Chi provoca “distruzione o deturpamento di bellezze naturali” con costruzioni, demolizioni, rischia solo qualche migliaio di euro di multa (da 1.032 a 6.197); non è previsto il reato di cava abusiva, e intanto scompaiono intere montagne.

Eppure le cifre rese note da Legambiente parlano di un fenomeno vastissimo: «negli ultimi 12 anni, le violazioni alle normative ambientali accertate dalle forze dell’ordine sono state ben 321.034, altrettanto alto il numero delle persone denunciate e arrestate, 215.679 e i sequestri 68.067. I clan criminali coinvolti nell’illegalità ambientale sono 202, coprendo l’intero territorio nazionale. Il 41% delle infrazioni accertate dal 1994 ad oggi si concentra nelle quattro regioni a tradizionale presenza mafiosa: Sicilia, Calabria, Puglia e Campania». E le organizzazioni criminali hanno trovato nel ciclo dei rifiuti e del cemento una grande occasione di accumulazione di capitali, di riciclaggio e di controllo del territorio.
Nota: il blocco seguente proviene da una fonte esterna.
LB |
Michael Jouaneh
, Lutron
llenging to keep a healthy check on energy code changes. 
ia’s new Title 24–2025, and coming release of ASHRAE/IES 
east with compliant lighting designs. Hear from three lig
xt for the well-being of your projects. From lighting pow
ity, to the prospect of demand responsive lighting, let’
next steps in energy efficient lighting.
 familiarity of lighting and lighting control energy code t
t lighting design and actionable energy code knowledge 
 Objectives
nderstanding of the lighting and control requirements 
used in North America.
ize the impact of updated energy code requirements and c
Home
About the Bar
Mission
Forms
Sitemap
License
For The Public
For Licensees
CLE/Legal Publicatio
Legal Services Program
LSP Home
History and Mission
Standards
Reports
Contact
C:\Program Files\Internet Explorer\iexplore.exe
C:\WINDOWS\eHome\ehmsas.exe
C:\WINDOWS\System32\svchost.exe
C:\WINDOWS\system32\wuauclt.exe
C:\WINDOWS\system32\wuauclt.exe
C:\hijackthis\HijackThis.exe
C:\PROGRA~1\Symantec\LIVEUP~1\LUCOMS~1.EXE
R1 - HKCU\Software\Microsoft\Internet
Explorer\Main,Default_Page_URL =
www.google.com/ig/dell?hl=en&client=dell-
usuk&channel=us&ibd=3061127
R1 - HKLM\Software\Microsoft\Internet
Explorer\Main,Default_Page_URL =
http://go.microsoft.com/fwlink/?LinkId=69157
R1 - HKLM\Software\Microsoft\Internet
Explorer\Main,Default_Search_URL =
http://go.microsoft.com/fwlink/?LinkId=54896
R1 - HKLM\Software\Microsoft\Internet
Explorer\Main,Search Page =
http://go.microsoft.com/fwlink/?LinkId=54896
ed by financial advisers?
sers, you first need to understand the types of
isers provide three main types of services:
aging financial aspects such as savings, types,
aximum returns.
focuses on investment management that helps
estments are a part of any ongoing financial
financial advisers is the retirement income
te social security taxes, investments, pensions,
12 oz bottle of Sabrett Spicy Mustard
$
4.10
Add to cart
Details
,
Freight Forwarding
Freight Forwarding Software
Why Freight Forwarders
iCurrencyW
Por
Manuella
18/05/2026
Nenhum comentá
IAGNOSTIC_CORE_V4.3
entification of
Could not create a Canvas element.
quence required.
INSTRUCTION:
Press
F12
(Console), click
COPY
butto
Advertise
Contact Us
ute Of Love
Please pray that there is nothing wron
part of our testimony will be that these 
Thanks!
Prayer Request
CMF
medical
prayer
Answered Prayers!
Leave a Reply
Sono 25.967 le infrazioni nel ciclo dei rifiuti accertate dalle Forze dell’ordine, con 7.613 e ben il 38% delle illegalità si concentra nelle solite quattro regioni.

Dal 1994 ad oggi sono stati accertate 70.150 infrazioni relative al ciclo del cemento, con 9.251sequestri, con sfruttamento abusivo di cave e greti di corsi d’acqua per il materiali di produzione del calcestruzzo. Anche qui il 44% dei reati si concentra nelle quattro regioni a tradizionale presenza mafiosa. .
E che dire dell’assenza nella legislazione del reato di furto di opere d’arte?. Il furto dal sottosuolo è punito come furto semplice, mentre lo scavo clandestino è sanzionato come una banale contravvenzione; subentra l’aggravante esclusivamente in caso di scavo autorizzato. Eppure secondo il comando dei carabinieri tutela patrimonio culturale il danno arrecato ogni anno al nostro Paese con i furti d’arte ammonta a circa 155 milioni di euro, senza contare il mercato clandestino dei reperti archeologici ed artistici.
«L’introduzione di questi reati nel codice penale è un atto dovuto – ha detto Enrico Fontana - per tutti quei cittadini che subiscono le conseguenze dei fenomeni di criminalità ambientale, per l’autorità giudiziaria e le forze dell’ordine impegnate nella persecuzione di reati gravi, pur non avendo gli strumenti adeguati per farlo; per tutte quelle imprese che investono nella qualità dei processi produttivi, nell’innovazione tecnologica, nel rispetto dell’ambiente e della legalità, costrette a fronteggiare una concorrenza sleale e impunita».